Use non-treated wood and non-toxic glue. Keep it dry (turn upside down when you're done drinking out of it.) My only other concern is leaking out of the bottom.
If you fit the bottom piece properly into the bottom grove there should be no leakage... especially for you use the pitch and or bees wax, as stated above, to line the inside of the mug...
grd IchadBuns3 years ago
Immodium may help if that's your main concern.
david.beck grd2 years ago
Hahaha come on, nobody caught this one?
To seal the cup so it dont leak use linseed oil just dont use the boiled linseed oil because its toxic
Would it be possible to seal the mug? I know it'll rot if it stays wet, but I'm afraid the wood will shrink if it gets too dry.
I would think it would be just fine if you used something like mineral oil or a wax based sealer.
frankbenn3 years ago
For sealing this type of project you might try drying it well (in oven) then pour in melted beeswax, swirl and tilt 'til coated and reheat if needed and pour out the excess wax. Recoat as needed. The wood will swell some as it absorbs moisture from the air. Check online for making leather mugs. This type coating was used on them a few centuries ago. I think that melted resin can be added to the wax to make it harder. That may come up in a search.

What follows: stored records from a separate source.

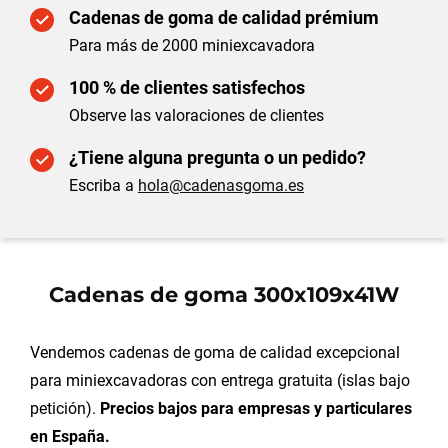
Cadenas de goma de calidad prémium
Para más de 2000 miniexcavadora
100 % de clientes satisfechos
Observe las valoraciones de clientes
¿Tiene alguna pregunta o un pedido?
Escriba a
hola@cadenasgoma.es
Cadenas de goma 300x109x41W
Vendemos cadenas de goma de calidad excepcional
para miniexcavadoras con entrega gratuita (islas bajo
petición).
Precios bajos para empresas y particulares
en España.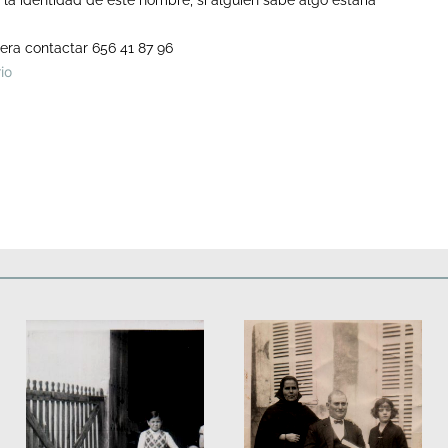
la identidad de este hombre, si alguien sabe algo estaria
era contactar 656 41 87 96
io
Deportes
Fiestas, efemérides y ceremonias
Monumentos, lugares y 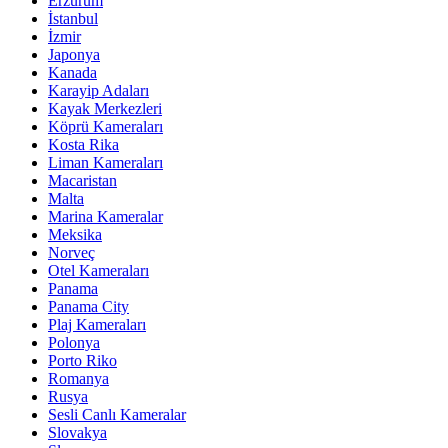
Erzurum
İstanbul
İzmir
Japonya
Kanada
Karayip Adaları
Kayak Merkezleri
Köprü Kameraları
Kosta Rika
Liman Kameraları
Macaristan
Malta
Marina Kameralar
Meksika
Norveç
Otel Kameraları
Panama
Panama City
Plaj Kameraları
Polonya
Porto Riko
Romanya
Rusya
Sesli Canlı Kameralar
Slovakya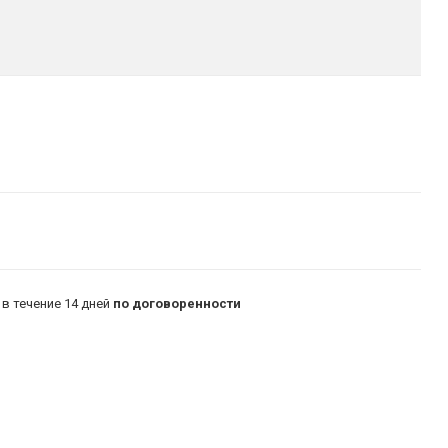
в течение 14 дней
по договоренности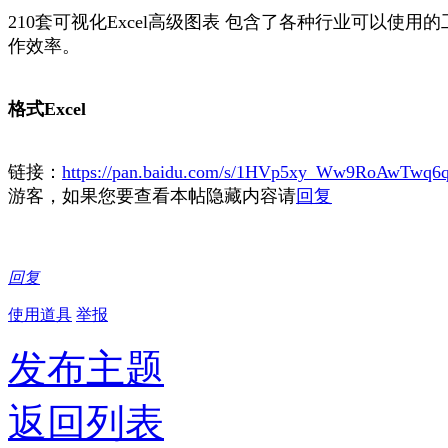
210套可视化Excel高级图表 包含了各种行业可以
作效率。
格式Excel
链接：
https://pan.baidu.com/s/1HVp5xy_Ww9RoAwTwq6
游客，如果您要查看本帖隐藏内容请
回复
回复
使用道具
举报
发布主题
返回列表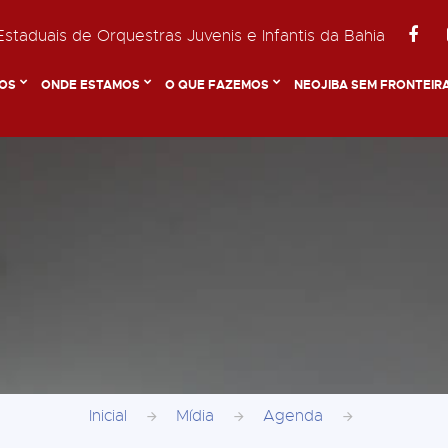
staduais de Orquestras Juvenis e Infantis da Bahia
OS
ONDE ESTAMOS
O QUE FAZEMOS
NEOJIBA SEM FRONTEIR
Inicial
Mídia
Agenda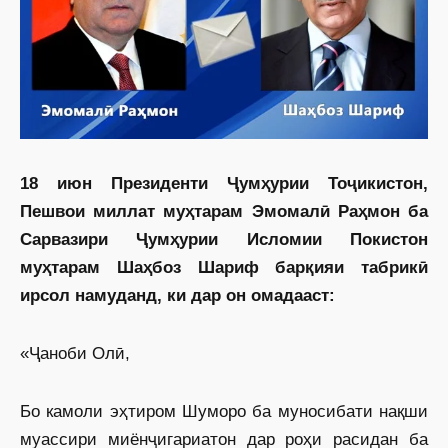
18 июн Президенти Ҷумҳурии Тоҷикистон,
Пешвои миллат муҳтарам Эмомалӣ Раҳмон ба
Сарвазири Ҷумҳурии Исломии Покистон
муҳтарам Шаҳбоз Шариф барқияи табрикӣ
ирсол намуданд, ки дар он омадааст:
«Ҷаноби Олӣ,
Бо камоли эҳтиром Шуморо ба муносибати нақши
муассири миёнҷигариатон дар роҳи расидан ба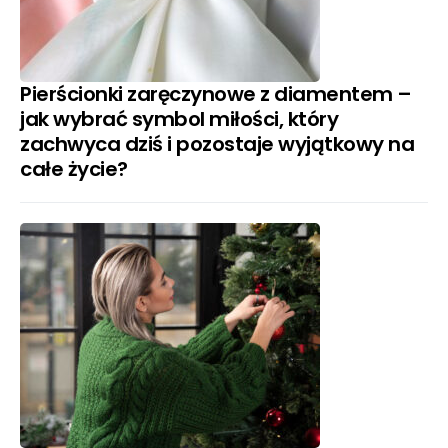
Pierścionki zaręczynowe z diamentem –
jak wybrać symbol miłości, który
zachwyca dziś i pozostaje wyjątkowy na
całe życie?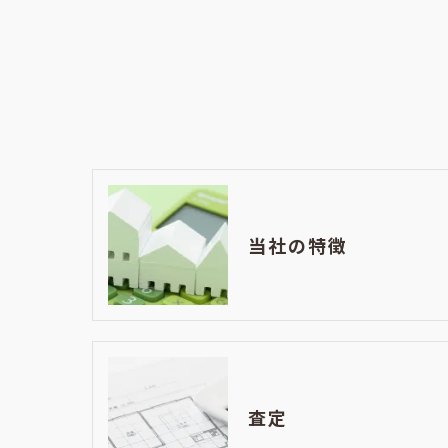
当社の特徴
査定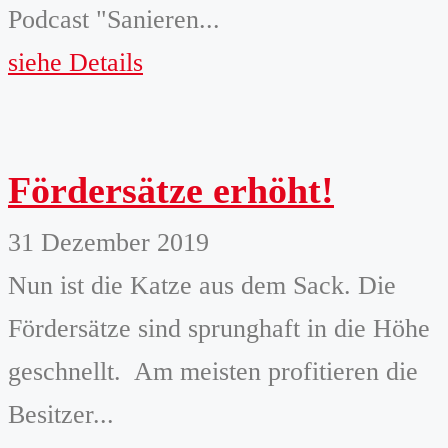
Podcast "Sanieren...
siehe Details
Fördersätze erhöht!
31 Dezember 2019
Nun ist die Katze aus dem Sack. Die
Fördersätze sind sprunghaft in die Höhe
geschnellt. Am meisten profitieren die
Besitzer...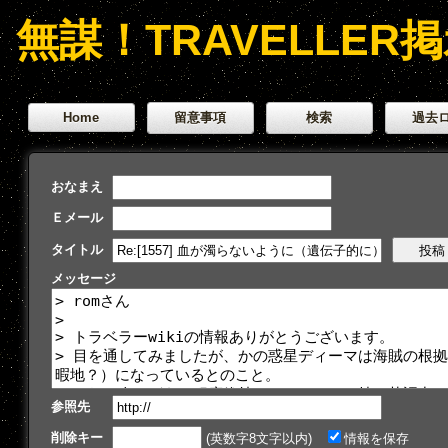
無謀！TRAVELLER
Home
留意事項
検索
過去
おなまえ
Ｅメール
タイトル
メッセージ
参照先
削除キー
(英数字8文字以内)
情報を保存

Have heard of this before great idea...!
mphilips2 years ago
Hey, Just make the mug the way a real cooper would do it. Split your wood out of a log , shape each piece with on the shaving horse, (NO glue) shape a handle with one piece, assemble and make your bands out of wood. Fresh cut white oak is the best. Don't forget to put in the bottom and them keep the mug wet and after the first time it leaks and if mand right it will hold the beer.

Don
Very cool idea....!
Is there a way to cut these precise angles with a miter saw? I am at a loss with cutting the angles here. Any pointers?
It is best to cut the angles on a table saw. set the bevel at 12.5 degrees and run them through. You can make one long strip with the bevel on both sides the cut the to the desired length of your staves.
Mihsin10 months ago
I didn't resd all the comments, however, you could've made a groove in all the slates for insetting the bottom into. This mug looks like a pencil holder, not for drinking? I was hoping you were able to solve the metal ring problem for me.
Nice desk top articles collecter. Tanks,
jecale472 years ago
The project is fine, but it would be best not to glue, the water expands the wood.
The fund must be within a channel that will make the staves and metal tightens the belt.
Wi112 years ago
Thanks for posting, I think I might turn one.
zed6273 years ago
i work with wooden buckets, and we have to soak them in water first so the wood swells and holds the water, i'd try this along with the heated metal bands. Also there is this stuff called brewer's pitch that is a wax used in wooden canteens that can be used with this.